Kılıçdaroğlu saldırısında ucuz atlatılan gerçek tehlike

Hürriyet yazarı Selvi köşesinde kaleme aldığı bir yazıda CHP lideri Kemal Kılıçdaroğlu Ankara'nın Akkuzulu köyünde uğradığı saldırı ile ilgili bir bilgiyi paylaştı ve saldırının yayılmasının ardından bazı bölgelerden saldırganlara destek vermek için kalabalık grupların harekete geçtiğini aktardı.

Selvi'nin bugünkü yazısının ilgili bölümü şöyle

Kılıçdaroğlu daha büyük bir tehlike atlatmış dememin bir nedeni var.

Kılıçdaroğlu evde tutulurken, Akkuzulu Köyü Muhtarı Halil Kökmen, ’Kemal Bey’i köyden çıkarmamız lazım.
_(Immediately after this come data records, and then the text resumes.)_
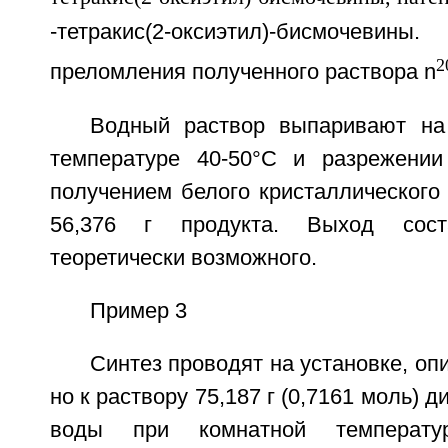
-тетракис(2-оксиэтил)-бисмоче
2
преломления полученного раствора n
Водный раствор выпаривают на
температуре 40-50°С и разрежении
получением белого кристаллического
56,376 г продукта. Выход сос
теоретически возможного.
Пример 3
Синтез проводят на установке, оп
но к раствору 75,187 г (0,7161 моль) 
воды при комнатной температу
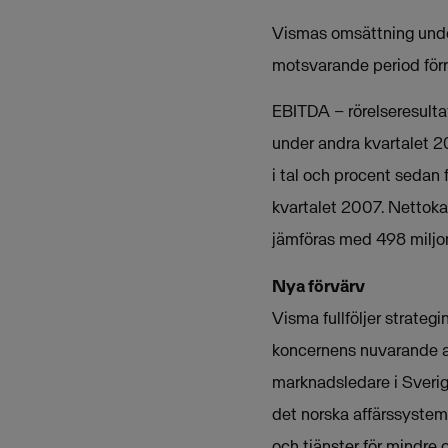
Vismas omsättning under
motsvarande period förr
EBITDA – rörelseresulta
under andra kvartalet 2
i tal och procent sedan 
kvartalet 2007. Nettoka
jämföras med 498 miljon
Nya förvärv
Visma fullföljer strateg
koncernens nuvarande af
marknadsledare i Sverig
det norska affärssystem
och tjänster för mindre 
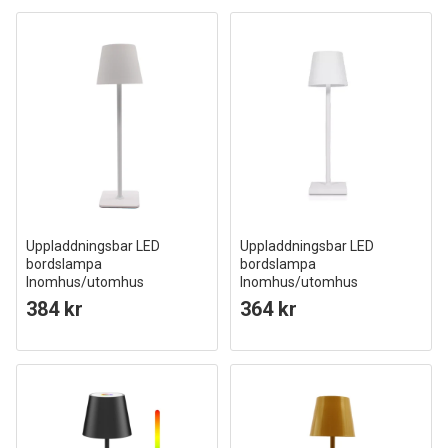
Uppladdningsbar LED
Uppladdningsbar LED
bordslampa
bordslampa
Inomhus/utomhus
Inomhus/utomhus
Vit, touch dimbar, CCT, IP54
Vit, IP54 utomhus bordslampa,
384 kr
364 kr
utomhus bordslampa
touch dimbar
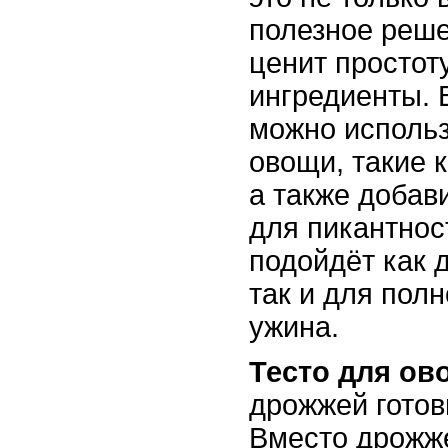
полезное реше
ценит простот
ингредиенты. 
можно исполь
овощи, такие к
а также добав
для пикантнос
подойдёт как д
так и для пол
ужина.
Тесто для о
дрожжей готов
Вместо дрожж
Kalabalıklar geliyor, Pursaklar’dan gelenler varmış’ diyor. Tehlikenin büyüdüğü uyarısında bulunuyor. Kılıçdaroğlu’nun saldırıya uğradığı haberi birilerine ulaştırılmış olmalı ki saldırganlara destek vermek için birileri organize olup harekete geçmiş. 

Kimi zaman saldırı organize olur, kimi zaman saldırıdan sonra organize olunur.

Bunun üzerine muhtar, eski Başbakan Yardımcısı ve AK Parti Ankara Milletvekili Emrullah İşler, Ankara Emniyet Müdürü Servet Avcı ve Özel Harekât Şube Müdürü Eraslan Er, Kapaklı köyü istikametinden bir çıkış planı yapıp Kılıçdaroğlu’nu tahliye ediyorlar. Tahliye sürecini yöneten isimlerden birisi de Emniyet Genel Müdürü Celal Uzunkaya...

Bu tür süreçler kırılma anıdır. Biz karanlık dönemlerin içine bir günde itilmedik. O nedenle bu sürecin yönetimi çok önemli. Eğer bir kırılma olursa, derin güçler harekete geçer, uyuyan hücreler uyanır, bir de bakmışız ki ülke bir kaosun içine itilmiş.

Dün bu olayların yaşandığı köyün muhtarı Halil Kökmen’le konuştum. ’Dünden beri tehdit telefonları alıyorum’ dedi. İrkildim. ’Kılıçdaroğlu’na bunu nasıl yaparsınız. Bunun hesabını soracağız’diye tehdit ediliyormuş. Emniyet birimlerine iletmiş. Ancak bu ülke Madımak’tan 3 gün sonra Başbağlar katliamını yaşadı. Birileri, Başbağlar için ’Madımak’ın rövanşı’ demişti.

Oysa her iki katliamı planlayan el, aynı eldi."